Protein mobility in the cytoplasm of Escherichia coli

Abstract

The rate of protein diffusion in bacterial cytoplasm may constrain a variety of cellular functions and limit the rates of many biochemical reactions in vivo. In this paper, we report noninvasive measurements of the apparent diffusion coefficient of green fluorescent protein (GFP) in the cytoplasm of Escherichia coli. These measurements were made in two ways: by photobleaching of GFP fluorescence and by photoactivation of a red-emitting fluorescent state of GFP (M. B. Elowitz, M. G. Surette, P. E. Wolf, J. Stock, and S. Leibler, Curr. Biol. 7:809-812, 1997). The apparent diffusion coefficient, Da, of GFP in E. coli DH5alpha was found to be 7.7 +/- 2.5 microm2/s. A 72-kDa fusion protein composed of GFP and a cytoplasmically localized maltose binding protein domain moves more slowly, with Da of 2.5 +/- 0.6 microm2/s. In addition, GFP mobility can depend strongly on at least two factors: first, Da is reduced to 3.6 +/- 0.7 microm2/s at high levels of GFP expression; second, the addition to GFP of a small tag consisting of six histidine residues reduces Da to 4.0 +/- 2.0 microm2/s. Thus, a single effective cytoplasmic viscosity cannot explain all values of Da reported here. These measurements have implications for the understanding of intracellular biochemical networks.

FIG. 1

Snapshots from photobleaching and photoactivation experiments. In each column the first row shows the cell before the laser pulse. The next three images show the cellular fluorescence distribution at subsequent times after the laser pulse. Columns A, C, E, and F show photobleaching (GFP filter set, false color green). Columns B and D show photoactivation (rhodamine filter set, false color red). Columns A to D show two different DH5α cells expressing GFP (A and B show cell 1; C and D show cell 2). Columns E and F show a cephalexin-treated DH5α cell, expressing GFP, being bleached first at the pole (E) and then at the center (F). Time points are as follows (t = 0 is set arbitrarily as the end of the laser pulse). (A) −0.42, 0.05, 0.18, 0.32, and 4.3 s. (B) −0.08, 0.08, 0.35, 0.62, and 4.7 s. (C) −0.5, 0.03, 0.10, 0.23, and 0.83 s. (D) −0.1, 0.03, 0.23, 0.63, and 1.7 s. (E) −0.57, 0.03, 0.43, 0.77, and 2.8 s. (F) −0.57, 0.03, 0.20, 0.37, and 1.8 s.

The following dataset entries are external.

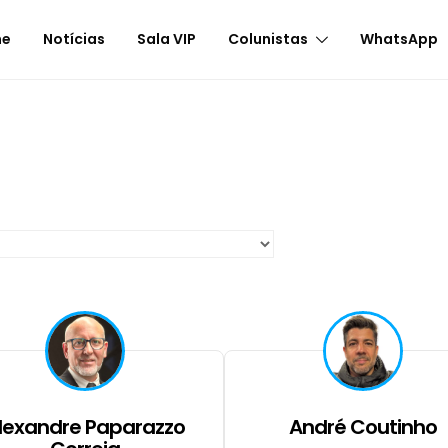
me
Notícias
Sala VIP
Colunistas
WhatsApp
lexandre Paparazzo
André Coutinho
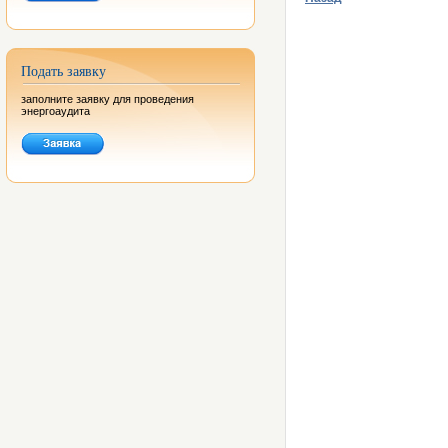
Подать заявку
заполните заявку для проведения
энергоаудита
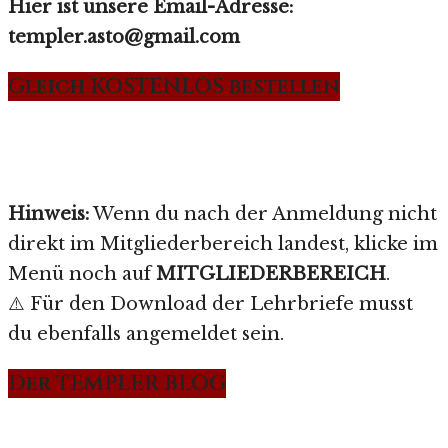
Hier ist unsere Email-Adresse:
templer.asto@gmail.com
Gleich KOSTENLOS bestellen
Hinweis:
Wenn du nach der Anmeldung nicht
direkt im Mitgliederbereich landest, klicke im
Menü noch auf
MITGLIEDERBEREICH
.
⚠️ Für den Download der Lehrbriefe musst
du ebenfalls angemeldet sein.
Der TEMPLER BLOG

Bar = 4 μm.

FIG. 2

Analysis of photobleaching (A and B) and photoactivation (C and D) data. (A) Fluorescence intensity profiles at 0.03, 0.1, 0.17, 0.3, 0.5, 0.83, and 1.5 s after the end of photobleaching are shown for a DH5α cell expressing GFP. (B) For the same cell, temporal decay of first Fourier amplitude with time. Circles indicate data points; the solid line is a fit to the exponential function Aexp(−Bt) + C (see Materials and Methods). (C) Photoactivation intensity profiles are shown at the same time points as in panel A. (D) Temporal decay of first Fourier amplitude. The data are shown with circles, and a fit to an exponential decay corrected by the total cellular fluorescence enhancement is shown with a solid line (see Materials and Methods). The inset shows the total cellular fluorescence α(t). In panel B, the total intensity after photobleaching is constant (not shown).

FIG. 3

Histogram of apparent diffusion coefficients for 120 DH5α cells measured by photobleaching. (Inset) Distribution of cell lengths for the same data. There is no significant correlation between cell length and apparent diffusion coefficient.

FIG. 4

Ratio of apparent diffusion coefficients from Fourier modes 1 and 2 on single cephalexin-treated cells. Error bars indicate the SD of measurements over several laser pulses on the same cell. (For cells 1 and 5, only one pulse was made; therefore, there are no error bars.)

FIG. 5

Deviations of individual measurements of a single cell from their average values. For each cell, measurements of D_a were made several times. (A) Value of D_a obtained with a given measurement (“Pulse Number”) minus the average of all such measurements on the same cell as a function of the pulse number. There are fewer points at higher pulse numbers because fewer cells were subjected to a large (>3) total number of pulses. (B) Histograms of the data shown in panel A, showing the number of points as a function of deviation, for the first four pulses.